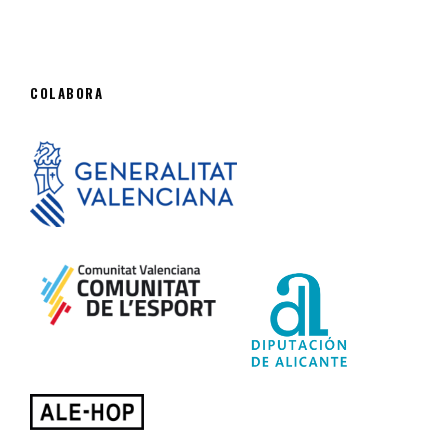
COLABORA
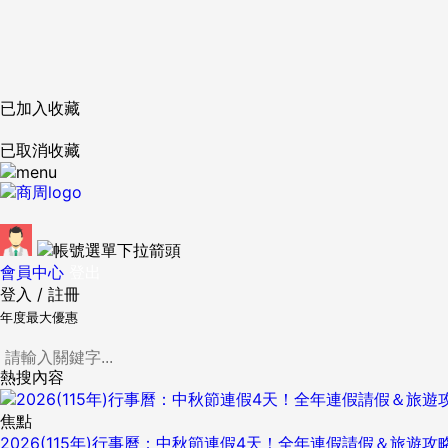
已加入收藏
已取消收藏
會員中心
登出
登入
/
註冊
年度最大優惠
熱搜內容
焦點
2026(115年)行事曆：中秋節連假4天！全年連假請假＆旅遊攻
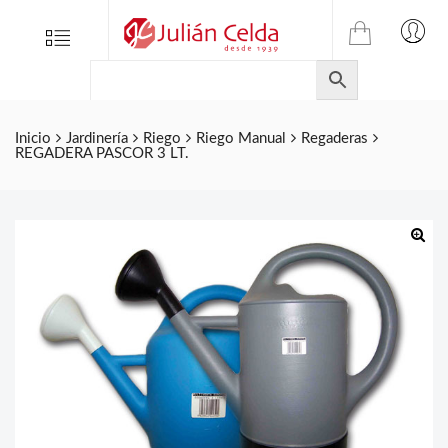
TIENDA
Tienda
Menu
0
ONLINE
Folletos
DE
Marcas
JULIAN
CELDA
Contacto
Inicio
Jardinería
Riego
Riego Manual
Regaderas
REGADERA PASCOR 3 LT.
S.L.
Productos
de
ferretería.
🔍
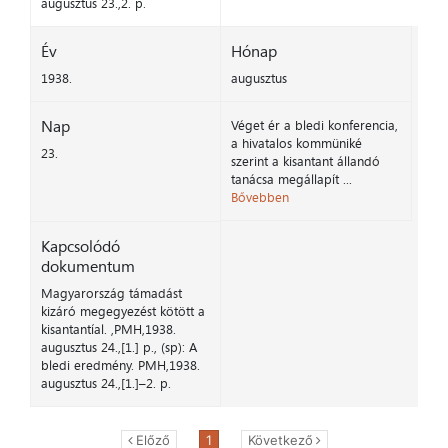
augusztus 23.,2. p.
Év
Hónap
1938.
augusztus
Nap
Véget ér a bledi konferencia,
a hivatalos kommüniké
23.
szerint a kisantant állandó
tanácsa megállapít ...
Bővebben
Kapcsolódó
dokumentum
Magyarország támadást
kizáró megegyezést kötött a
kisantantíal. ,PMH,1938.
augusztus 24.,[1.] p., (sp): A
bledi eredmény. PMH,1938.
augusztus 24.,[1.]–2. p.
Előző
1
Következő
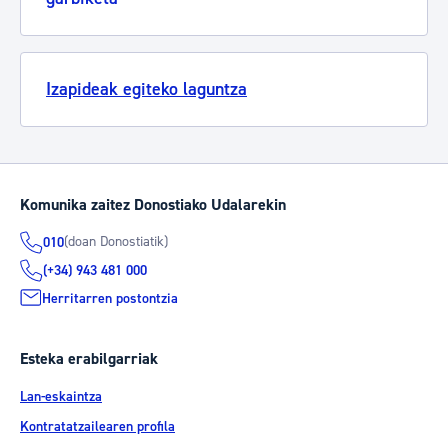
Izapideak egiteko laguntza
Komunika zaitez Donostiako Udalarekin
(doan Donostiatik)
010
(+34) 943 481 000
Herritarren postontzia
Esteka erabilgarriak
Lan-eskaintza
Kontratatzailearen profila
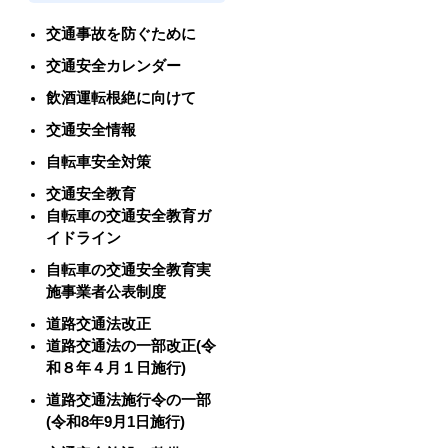
交通事故を防ぐために
交通安全カレンダー
飲酒運転根絶に向けて
交通安全情報
自転車安全対策
交通安全教育
自転車の交通安全教育ガ
イドライン
自転車の交通安全教育実
施事業者公表制度
道路交通法改正
道路交通法の一部改正(令
和８年４月１日施行)
道路交通法施行令の一部
(令和8年9月1日施行)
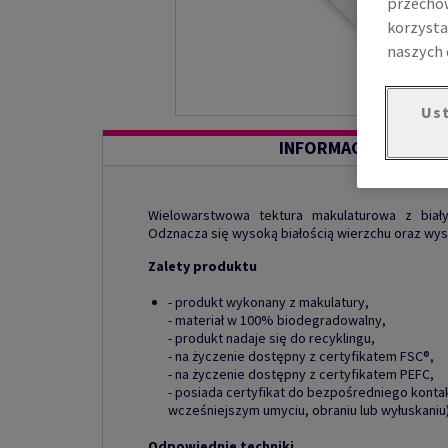
przechow
korzysta
naszych 
Ust
INFORMACJE O PROD
Wielowarstwowa tektura makulaturowa z bia
Odznacza się wysoką białością wierzchu oraz wy
Zalety produktu
- produkt wykonany z makulatury,
- materiał w 100% biodegradowalny,
- produkt nadaje się do recyklingu,
- na życzenie dostępny z certyfikatem FSC®,
- na życzenie dostępny z certyfikatem PEFC,
- posiada certyfikat do bezpośredniego konta
wcześniejszym umyciu, obraniu lub wyłuskaniu)
Odpowiednie techniki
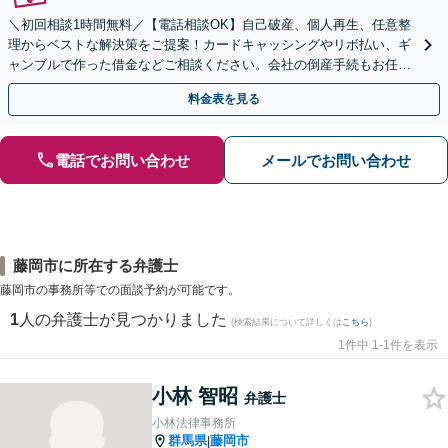
＼初回相談1時間無料／【電話相談OK】自己破産、個人再生、任意整
理からベストな解決策をご提案！カードキャッシングやリボ払い、ギ
ャンブルで作った借金などご相談ください。会社の倒産手続もお任せ
◎【休日・夜間相談可】【WEB面談対応】
料金表を見る
電話でお問い合わせ
メールでお問い合わせ
藤岡市に所在する弁護士
藤岡市の事務所等での面談予約が可能です。
1
人の弁護士が見つかりました
(検索結果について詳しくは
こちら
)
1件中 1-1件を表示
小林 智昭
弁護士
小林法律事務所
群馬県
藤岡市
|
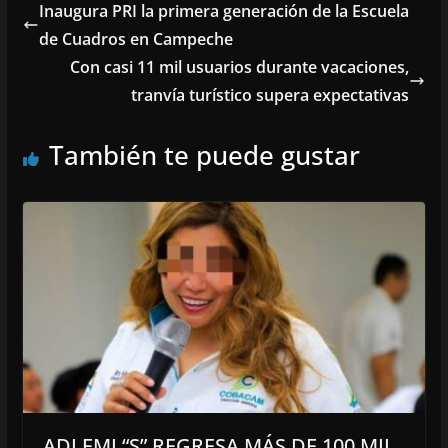
Inaugura PRI la primera generación de la Escuela
de Cuadros en Campeche
Con casi 11 mil usuarios durante vacaciones,
tranvía turístico supera expectativas
También te puede gustar
ADLEMI “S” REGRESA MÁS DE 100 MIL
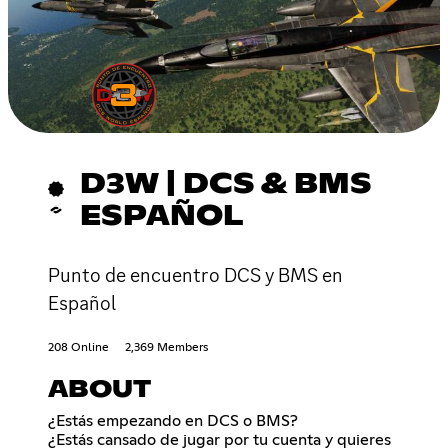
D3W | DCS & BMS
ESPAÑOL
Punto de encuentro DCS y BMS en
Español
208 Online
2,369 Members
ABOUT
¿Estás empezando en DCS o BMS?
¿Estás cansado de jugar por tu cuenta y quieres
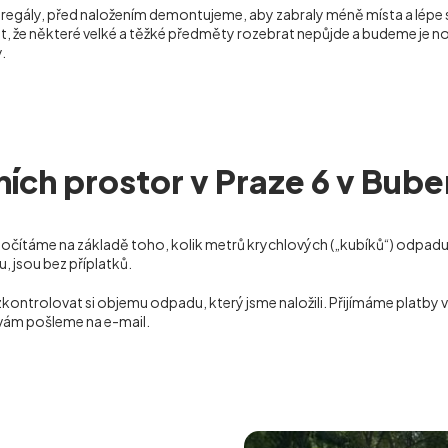
o regály, před naložením demontujeme, aby zabraly méně místa a lépe
, že některé velké a těžké předměty rozebrat nepůjde a budeme je nos
.
ích prostor v Praze 6 v Bube
počítáme na základě toho, kolik metrů krychlových („kubíků“) odpadu 
 jsou bez příplatků.
zkontrolovat si objemu odpadu, který jsme naložili. Přijímáme platby
 vám pošleme na e-mail.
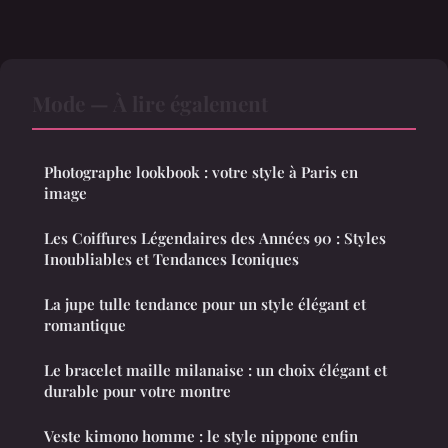
Mode — À lire également
Photographe lookbook : votre style à Paris en
image
Les Coiffures Légendaires des Années 90 : Styles
Inoubliables et Tendances Iconiques
La jupe tulle tendance pour un style élégant et
romantique
Le bracelet maille milanaise : un choix élégant et
durable pour votre montre
Veste kimono homme : le style nippone enfin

▸ **Aim of the task**
Copy out the records above in full, exactly as written, but not the pictures.

▸ **Final answer**
COLABORA
已加入收藏
已取消收藏
會員中心
登出
登入
/
註冊
年度最大優惠
熱搜內容
焦點
2026(115年)行事曆：中秋節連假4天！全年連假請假＆旅遊攻
TIENDA
Tienda
Menu
0
ONLINE
Folletos
DE
Marcas
JULIAN
CELDA
Contacto
Inicio
Jardinería
Riego
Riego Manual
Regaderas
REGADERA PASCOR 3 LT.
S.L.
Productos
de
ferretería.
🔍
augusztus 23.,2. p.
Év
Hónap
1938.
augusztus
Nap
Véget ér a bledi konferencia,
a hivatalos kommüniké
23.
szerint a kisantant állandó
tanácsa megállapít ...
Bővebben
Kapcsolódó
dokumentum
Magyarország támadást
kizáró megegyezést kötött a
kisantantíal. ,PMH,1938.
augusztus 24.,[1.] p., (sp): A
bledi eredmény. PMH,1938.
augusztus 24.,[1.]–2. p.
Előző
1
Következő
Izapideak egiteko laguntza
Komunika zaitez Donostiako Udalarekin
(doan Donostiatik)
010
(+34) 943 481 000
Herritarren postontzia
Esteka erabilgarriak
Lan-eskaintza
Kontratatzailearen profila
交通事故を防ぐために
交通安全カレンダー
飲酒運転根絶に向けて
交通安全情報
自転車安全対策
交通安全教育
自転車の交通安全教育ガ
イドライン
自転車の交通安全教育実
施事業者公表制度
道路交通法改正
道路交通法の一部改正(令
和８年４月１日施行)
道路交通法施行令の一部
(令和8年9月1日施行)
przechow
korzysta
naszych 
Ust
INFORMACJE O PROD
Wielowarstwowa tektura makulaturowa z bia
Odznacza się wysoką białością wierzchu oraz wy
Zalety produktu
- produkt wykonany z makulatury,
- materiał w 100% biodegradowalny,
- produkt nadaje się do recyklingu,
- na życzenie dostępny z certyfikatem FSC®,
- na życzenie dostępny z certyfikatem PEFC,
- posiada certyfikat do bezpośredniego konta
wcześniejszym umyciu, obraniu lub wyłuskaniu)
Odpowiednie techniki
＼初回相談1時間無料／【電話相談OK】自己破産、個人再生、任意整
理からベストな解決策をご提案！カードキャッシングやリボ払い、ギ
ャンブルで作った借金などご相談ください。会社の倒産手続もお任せ
◎【休日・夜間相談可】【WEB面談対応】
料金表を見る
電話でお問い合わせ
メールでお問い合わせ
藤岡市に所在する弁護士
藤岡市の事務所等での面談予約が可能です。
1
人の弁護士が見つかりました
(検索結果について詳しくは
こちら
)
1件中 1-1件を表示
小林 智昭
弁護士
小林法律事務所
群馬県
藤岡市
|
Inaugura PRI la primera generación de la Escuela
de Cuadros en Campeche
Con casi 11 mil usuarios durante vacaciones,
tranvía turístico supera expectativas
También te puede gustar
ADLEMI “S” REGRESA MÁS DE 100 MIL
D3W | DCS & BMS
ESPAÑOL
Punto de encuentro DCS y BMS en
Español
208 Online
2,369 Members
ABOUT
¿Estás empezando en DCS o BMS?
¿Estás cansado de jugar por tu cuenta y quieres
o regály, před naložením demontujeme, aby zabraly méně místa a lépe
, že některé velké a těžké předměty rozebrat nepůjde a budeme je nos
.
ích prostor v Praze 6 v Bube
počítáme na základě toho, kolik metrů krychlových („kubíků“) odpadu 
 jsou bez příplatků.
zkontrolovat si objemu odpadu, který jsme naložili. Přijímáme platby
 vám pošleme na e-mail.
Mode — À lire également
Photographe lookbook : votre style à Paris en
image
Les Coiffures Légendaires des Années 90 : Styles
Inoubliables et Tendances Iconiques
La jupe tulle tendance pour un style élégant et
romantique
Le bracelet maille milanaise : un choix élégant et
durable pour votre montre
Veste kimono homme : le style nippone enfin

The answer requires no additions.